We sat down with Avi  Reichenthal, vice chairman of DWS and vice chairman of Techniplas. DWS is developing its entire portfolio of 3D printing products within Techniplas' Open Innovation Center in Ventura, California. 


DPS: For years, research efforts have been focused on finding a material suitable for creating permanent fixed dental restorations using additive technology. Is Temporis the first? Is it currently the only one?

AR: Temporis is currently cleared only as a long-term temporary restoration material in Europe, simply because we haven’t had sufficient time to complete long term, life cycle testing. Notwithstanding that, early indications from independent third-party tests suggest that Temporis exhibits all the desired mechanical performance for permanent restorations. 

DPS: Can you talk about some of the features and properties of Temporis? Biocompatibility? Strength and durability? Esthetics? Can it be customized and characterized via staining or other methods?

AR: Temporis® is a Class IIa biocompatible material suitable for the production of dental restorations and prosthetics. Thanks to DWS’s unique Photoshade technology, the new chairside DFAB® 3D printer can fully personalize restorations by adjusting the color gradient and shading to match each person.

DPS: Like CAD/CAM has evolved, do you envision an in-practice workflow (sidestepping the lab) for 3d printing permanent restorations? Is that something DWS is looking at?
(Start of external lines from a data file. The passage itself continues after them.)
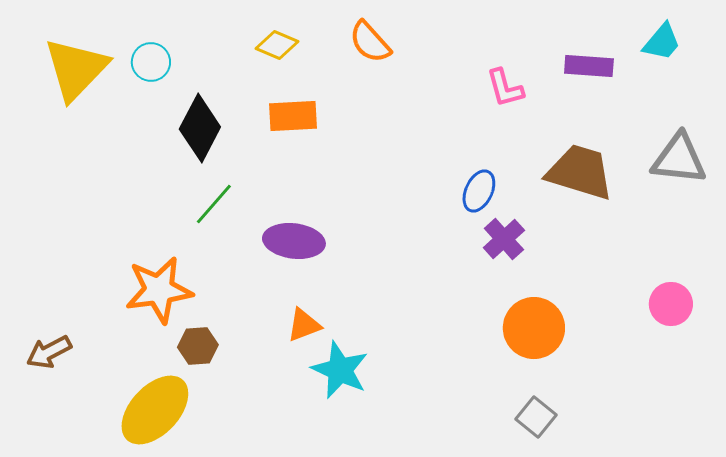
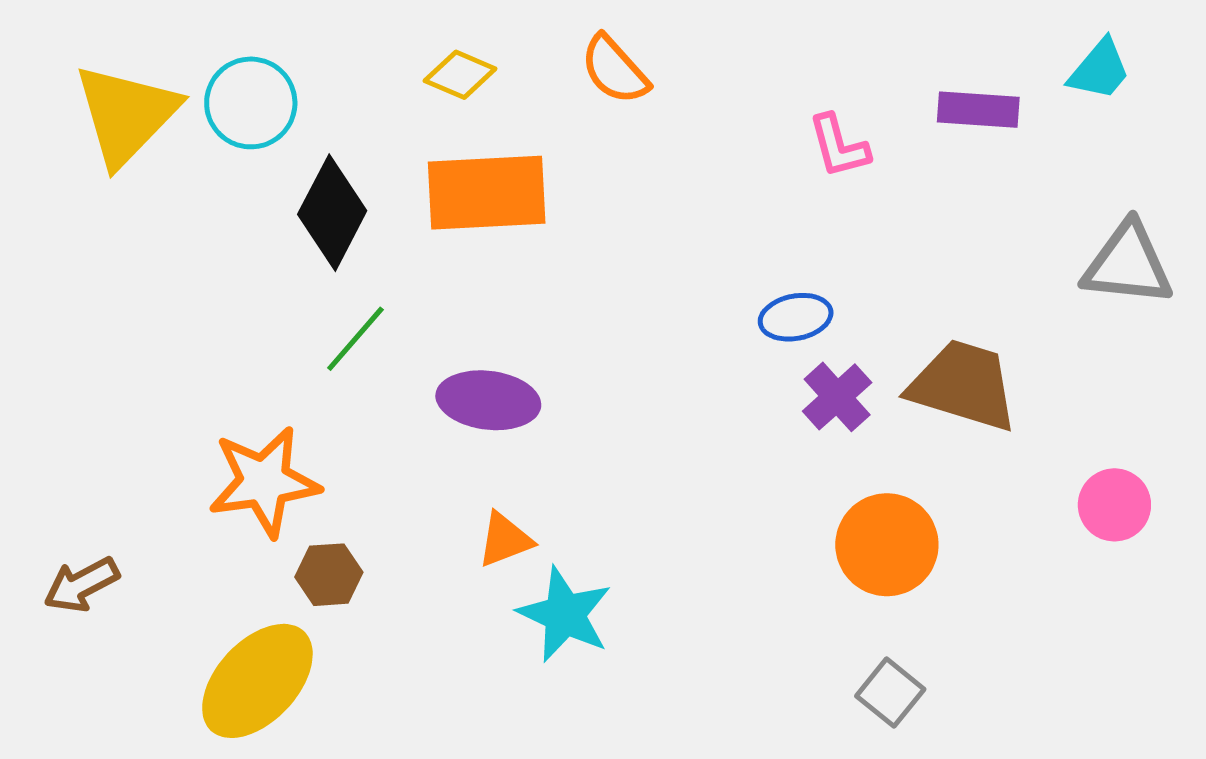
cyan circle: (151, 62) -> (251, 103), size x1.4
orange rectangle: (293, 116) -> (487, 193), size x1.5
brown trapezoid: (580, 172) -> (963, 385), moved
blue ellipse: (479, 191) -> (796, 317), turned 54

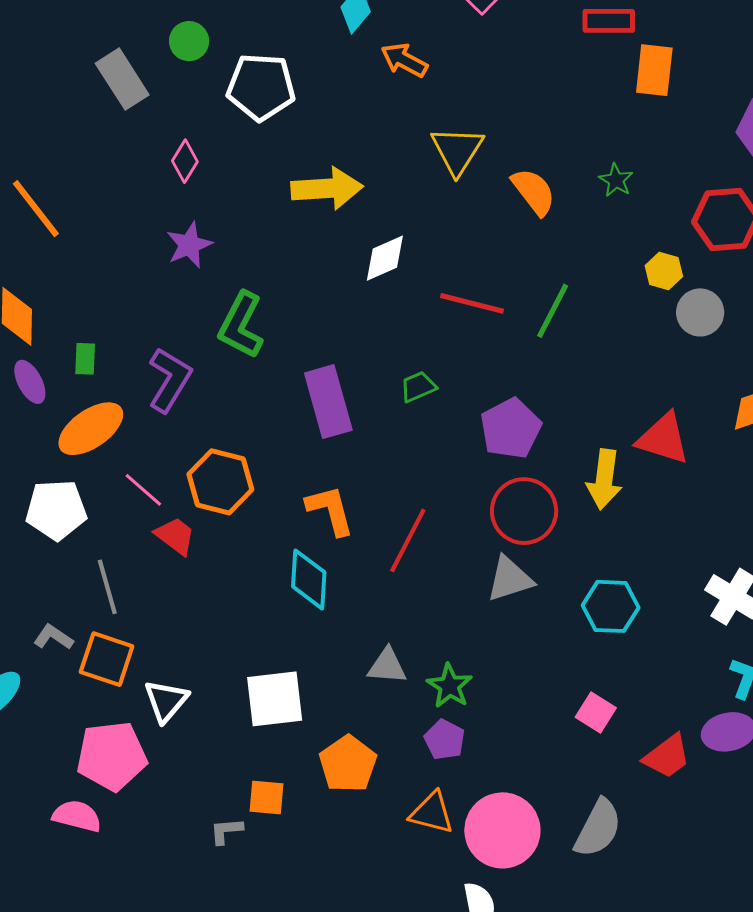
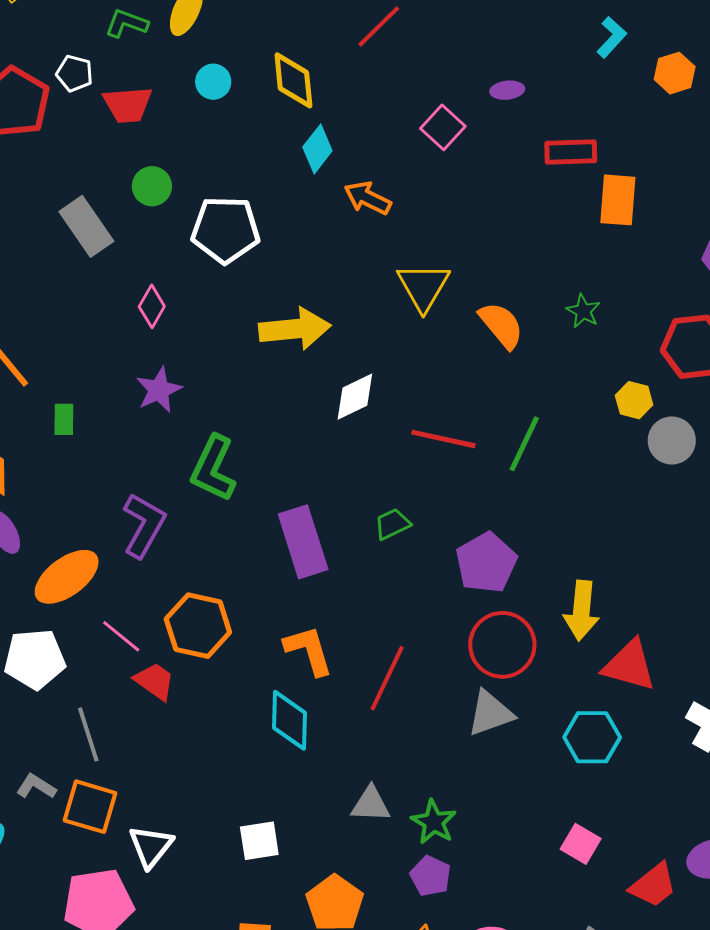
green rectangle: (85, 359) -> (64, 419), moved
red triangle: (663, 439) -> (629, 665), moved
white square: (275, 699) -> (259, 841), size x0.7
AR: DWS Systems thinks that the lab will migrate more and more to the dentist office. Like many elements of our lives, the dentist’s office is being digitized. Already we see many dentists using chair-side scanners and in-clinic milling machines. DWS is betting on the digitization of both dental labs and clinics and providing suitable solutions for both. We are cheering for the digital transformation of both labs and clinics without choosing one side over the other. 

DPS: Are DWS printers open architecture? Are they compatible with existing capture and design software now used in dentistry?

AR: DWS Systems printers are input source agnostic and can readily receive digital work flow from all scanners, capture devices, and CAD design software now used in dentistry. To ensure quality compliance, only designated printing materials must be used with DWS machines.